§ **Work order**
Starting at the line below that contains "Where is each" and ending at the line that contains "Segment this phone", retype each line exactly as it stands, but omit the pictures.

Document structure recognition data
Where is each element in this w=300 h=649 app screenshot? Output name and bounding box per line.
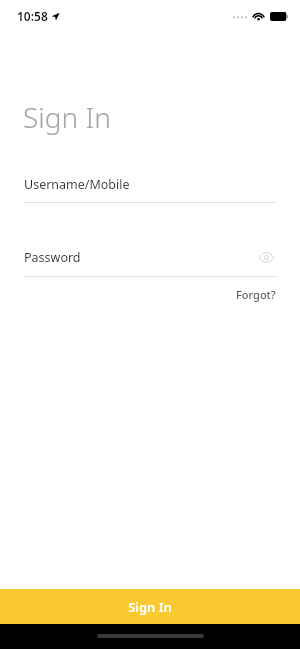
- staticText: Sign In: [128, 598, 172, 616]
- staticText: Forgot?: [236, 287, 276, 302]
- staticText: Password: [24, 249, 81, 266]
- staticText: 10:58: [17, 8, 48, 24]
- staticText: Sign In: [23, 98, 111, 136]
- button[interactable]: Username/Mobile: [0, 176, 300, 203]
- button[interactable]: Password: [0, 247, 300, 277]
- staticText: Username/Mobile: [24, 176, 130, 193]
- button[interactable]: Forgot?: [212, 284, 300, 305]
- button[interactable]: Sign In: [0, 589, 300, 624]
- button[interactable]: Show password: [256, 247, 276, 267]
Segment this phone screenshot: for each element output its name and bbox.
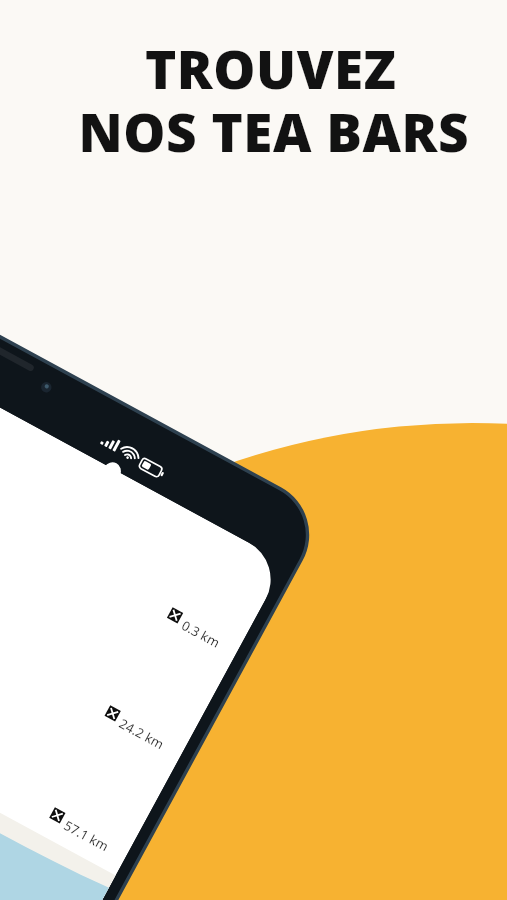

---

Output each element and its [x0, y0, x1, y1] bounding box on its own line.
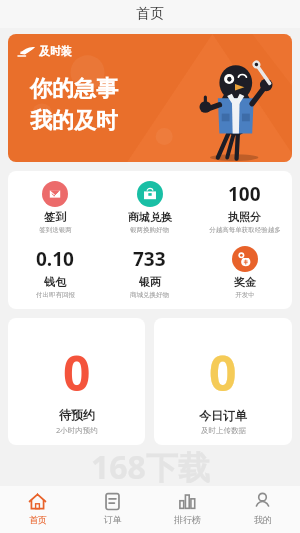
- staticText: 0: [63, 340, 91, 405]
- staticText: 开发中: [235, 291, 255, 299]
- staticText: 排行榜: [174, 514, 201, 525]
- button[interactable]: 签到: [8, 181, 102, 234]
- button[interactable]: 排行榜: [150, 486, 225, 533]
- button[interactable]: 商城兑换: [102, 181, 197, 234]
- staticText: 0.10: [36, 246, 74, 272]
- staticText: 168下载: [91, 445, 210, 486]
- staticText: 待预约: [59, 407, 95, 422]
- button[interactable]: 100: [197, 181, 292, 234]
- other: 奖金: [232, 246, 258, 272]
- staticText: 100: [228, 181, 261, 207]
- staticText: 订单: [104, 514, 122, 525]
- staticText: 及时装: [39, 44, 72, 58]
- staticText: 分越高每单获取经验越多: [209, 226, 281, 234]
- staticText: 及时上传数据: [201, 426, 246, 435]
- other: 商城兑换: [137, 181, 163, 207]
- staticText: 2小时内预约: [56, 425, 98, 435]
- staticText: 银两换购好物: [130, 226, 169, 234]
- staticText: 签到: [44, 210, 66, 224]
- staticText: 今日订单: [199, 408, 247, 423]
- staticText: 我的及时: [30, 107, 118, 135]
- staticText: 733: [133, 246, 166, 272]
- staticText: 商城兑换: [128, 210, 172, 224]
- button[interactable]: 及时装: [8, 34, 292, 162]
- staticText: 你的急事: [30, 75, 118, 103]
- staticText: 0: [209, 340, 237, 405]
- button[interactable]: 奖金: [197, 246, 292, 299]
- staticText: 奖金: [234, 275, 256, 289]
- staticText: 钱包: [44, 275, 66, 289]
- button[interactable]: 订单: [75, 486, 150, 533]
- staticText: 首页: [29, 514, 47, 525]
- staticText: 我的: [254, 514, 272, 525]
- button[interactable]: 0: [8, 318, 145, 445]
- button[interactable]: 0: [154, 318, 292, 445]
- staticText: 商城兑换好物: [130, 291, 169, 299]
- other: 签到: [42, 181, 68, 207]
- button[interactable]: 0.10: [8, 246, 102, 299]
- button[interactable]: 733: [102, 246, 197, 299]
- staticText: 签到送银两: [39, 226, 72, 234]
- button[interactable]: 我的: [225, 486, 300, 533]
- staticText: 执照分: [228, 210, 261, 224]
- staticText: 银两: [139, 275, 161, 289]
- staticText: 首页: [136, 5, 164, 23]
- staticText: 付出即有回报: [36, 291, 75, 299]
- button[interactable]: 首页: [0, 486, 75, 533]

§ **Response**
Where is each element in this w=300 h=649 app screenshot? Output name and bounding box per line.
- staticText: Sign In: [128, 598, 172, 616]
- staticText: Forgot?: [236, 287, 276, 302]
- staticText: Password: [24, 249, 81, 266]
- staticText: 10:58: [17, 8, 48, 24]
- staticText: Sign In: [23, 98, 111, 136]
- button[interactable]: Username/Mobile: [0, 176, 300, 203]
- button[interactable]: Password: [0, 247, 300, 277]
- staticText: Username/Mobile: [24, 176, 130, 193]
- button[interactable]: Forgot?: [212, 284, 300, 305]
- button[interactable]: Sign In: [0, 589, 300, 624]
- button[interactable]: Show password: [256, 247, 276, 267]
Segment this phone screenshot: for each element output its name and bbox.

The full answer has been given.